# Made my own cleaning products!!



## Tmama (Oct 22, 2013)

So, I've wanted to do some DIY cleaning products and toiletries for a long time... And today was the day. Made a trip to Walmart and my local co-op for the things I needed. I made laundry detergent, dishwasher detergent, a "scrubbing powder" and also some shampoo and body wash. It was fun to make and even more fun to try!! I've got a load of laundry in and a load of dishes going. I'll use the body wash and shampoo tonight. Before Christmas I made some sugar and salt exfoliating scrubs that are awesome!!! 

Anyways, I used the scrubbing powder I made to clean my kitchen sink and bath tub. I didn't get before pictures of the sink, but it was bad, and now it's nice and white again!! We have hard water so we get a lot of rusty build up in our sinks and tubs. Here is a before and after of our tub:








And I didn't even scrub that hard, haha. I'll be doing a second round to get some of the tougher stuff off but I am impressed and excited to have made something that works!!! If any of you have any recipes or tips you are willing to share, I would love that!!


----------



## Tmama (Oct 22, 2013)

This is actually a better picture of the progress


----------



## tab (Aug 20, 2002)

Looks much better. What did you use for ingredients?
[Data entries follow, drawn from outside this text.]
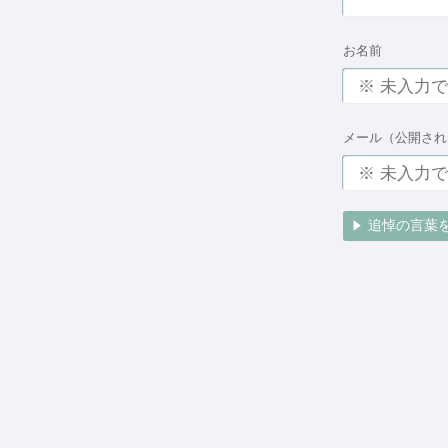
お名前
メール（公開され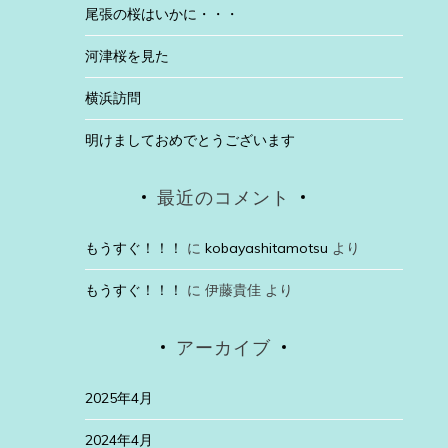
尾張の桜はいかに・・・
河津桜を見た
横浜訪問
明けましておめでとうございます
最近のコメント
もうすぐ！！！
に
kobayashitamotsu
より
もうすぐ！！！
に
伊藤貴佳
より
アーカイブ
2025年4月
2024年4月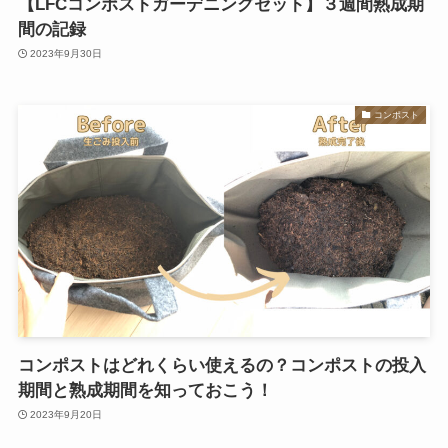
【LFCコンポストガーデニングセット】３週間熟成期
間の記録
2023年9月30日
コンポスト
コンポストはどれくらい使えるの？コンポストの投入
期間と熟成期間を知っておこう！
2023年9月20日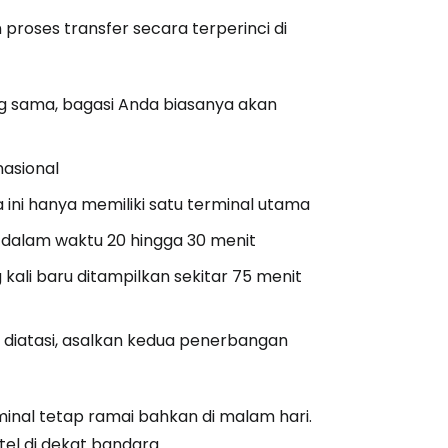
proses transfer secara terperinci di
g sama, bagasi Anda biasanya akan
nasional
 ini hanya memiliki satu terminal utama
h dalam waktu 20 hingga 30 menit
ali baru ditampilkan sekitar 75 menit
a diatasi, asalkan kedua penerbangan
minal tetap ramai bahkan di malam hari.
tel di dekat bandara.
A simple recipe to take soap scum is a dab of liqiud castile soap and lots of baking soda.


----------



## Mid Tn Mama (May 11, 2002)

Oooh! Aaaah! Do tell how you did them!

I hope that you got the incredibly cheap version of baking soda at the farm coop and used that to make your scouring product. They don't call it baking soda, though. Ask for bicarbinate in the 20 lb bags--very inexpensive. I use it for all my scouring needs/cleaning the stovetop, etc...

Thank you!


----------



## Tmama (Oct 22, 2013)

Equal parts baking soda and washing soda plus some essential oil for smell. 1 cup of warm water for every 2 take spoons of it


----------



## saritamae (Jun 2, 2012)

Would you mind sharing your recipe for dishwasher soap and let me know how you liked it? We also have really hard water and I've been too afraid to try dishwasher soap.


----------



## Tmama (Oct 22, 2013)

I used equal parts baking soda and borax. I still use a store bought rinse because vinegar just hadn't worked well for us.


----------